Write out, exactly and only, the lines that run from the top of the records to the line with "KJ Rajesh surprises". Include both ends; exclude pictures.

┌─ Data for the task

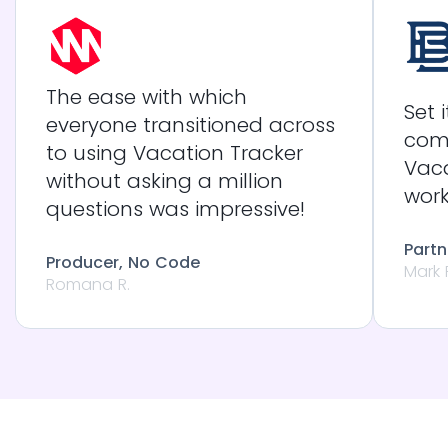
The ease with which
Set 
everyone transitioned across
com
to using Vacation Tracker
Vaca
without asking a million
work
questions was impressive!
Partn
Producer, No Code
Mark 
Romana R.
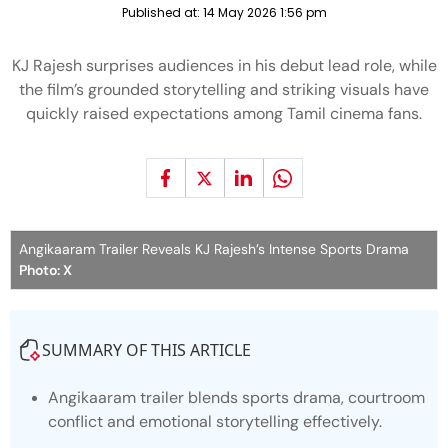
Published at:
14 May 2026 1:56 pm
KJ Rajesh surprises audiences in his debut lead role, while
the film’s grounded storytelling and striking visuals have
quickly raised expectations among Tamil cinema fans.
Angikaaram Trailer Reveals KJ Rajesh’s Intense Sports Drama
Photo: X
SUMMARY OF THIS ARTICLE
Angikaaram
trailer blends sports drama, courtroom
conflict and emotional storytelling effectively.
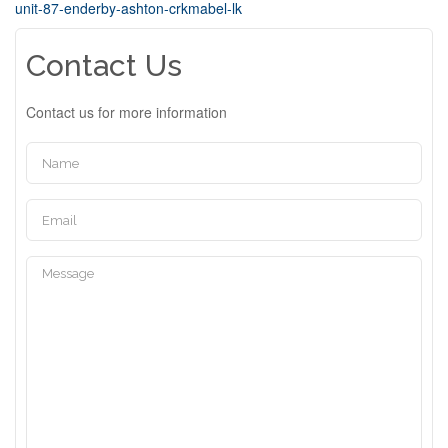
unit-87-enderby-ashton-crkmabel-lk
Contact Us
Contact us for more information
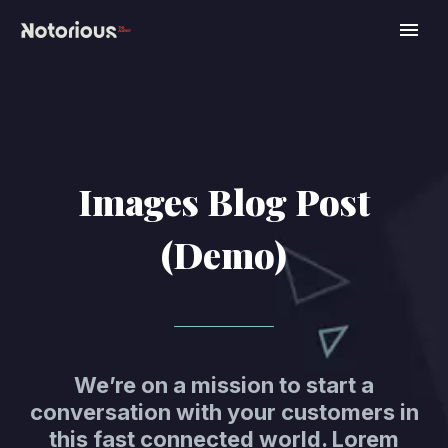
Images Blog Post
(Demo)
We’re on a mission to start a
conversation with your customers in
this fast connected world. Lorem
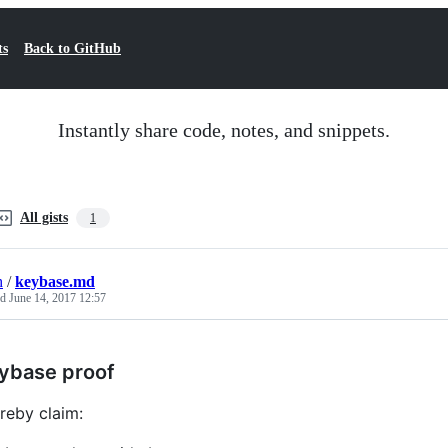
ts
Back to GitHub
Instantly share code, notes, and snippets.
All gists
1
h
/
keybase.md
ed
June 14, 2017 12:57
ybase proof
ereby claim:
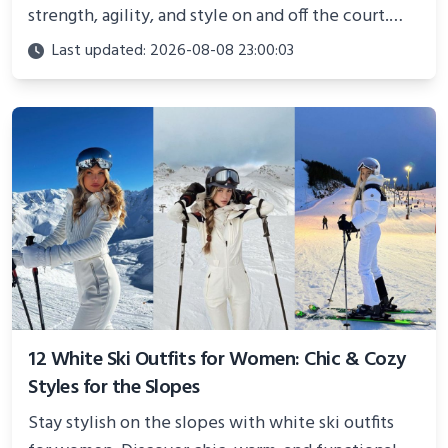
strength, agility, and style on and off the court.
Perfect for photoshoots, social media, or
Last updated: 2026-08-08 23:00:03
showcasing your athletic confidence.
12 White Ski Outfits for Women: Chic & Cozy
Styles for the Slopes
Stay stylish on the slopes with white ski outfits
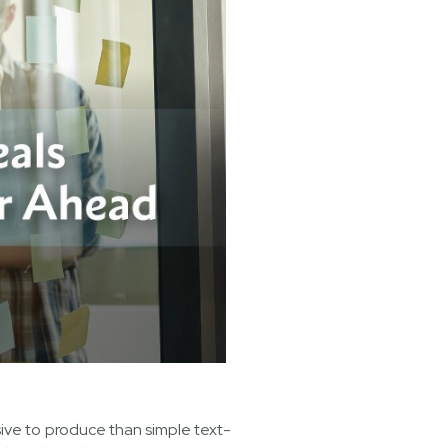
sive to produce than simple text-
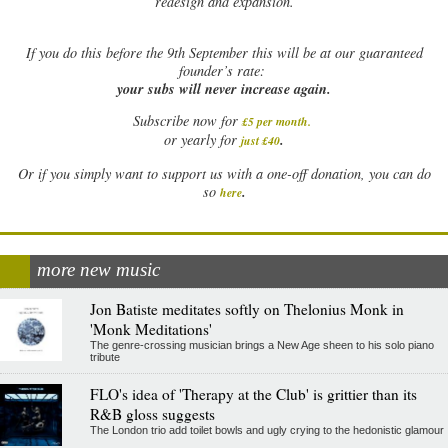
redesign and expansion.
If
you do this before the 9th September this will be at our guaranteed
founder’s rate:
your subs will never increase again.
Subscribe now for
£5 per month
.
.
or yearly for
just £40
Or if you simply want to support us with a one-off donation, you can do
.
so
here
more new music
Jon Batiste meditates softly on Thelonius Monk in
'Monk Meditations'
The genre-crossing musician brings a New Age sheen to his solo piano
tribute
FLO's idea of 'Therapy at the Club' is grittier than its
R&B gloss suggests
The London trio add toilet bowls and ugly crying to the hedonistic glamour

└─

# Answer area
The ease with which
Set 
everyone transitioned across
com
to using Vacation Tracker
Vaca
without asking a million
work
questions was impressive!
Partn
Producer, No Code
Mark 
Romana R.
Published at:
14 May 2026 1:56 pm
KJ Rajesh surprises audiences in his debut lead role, while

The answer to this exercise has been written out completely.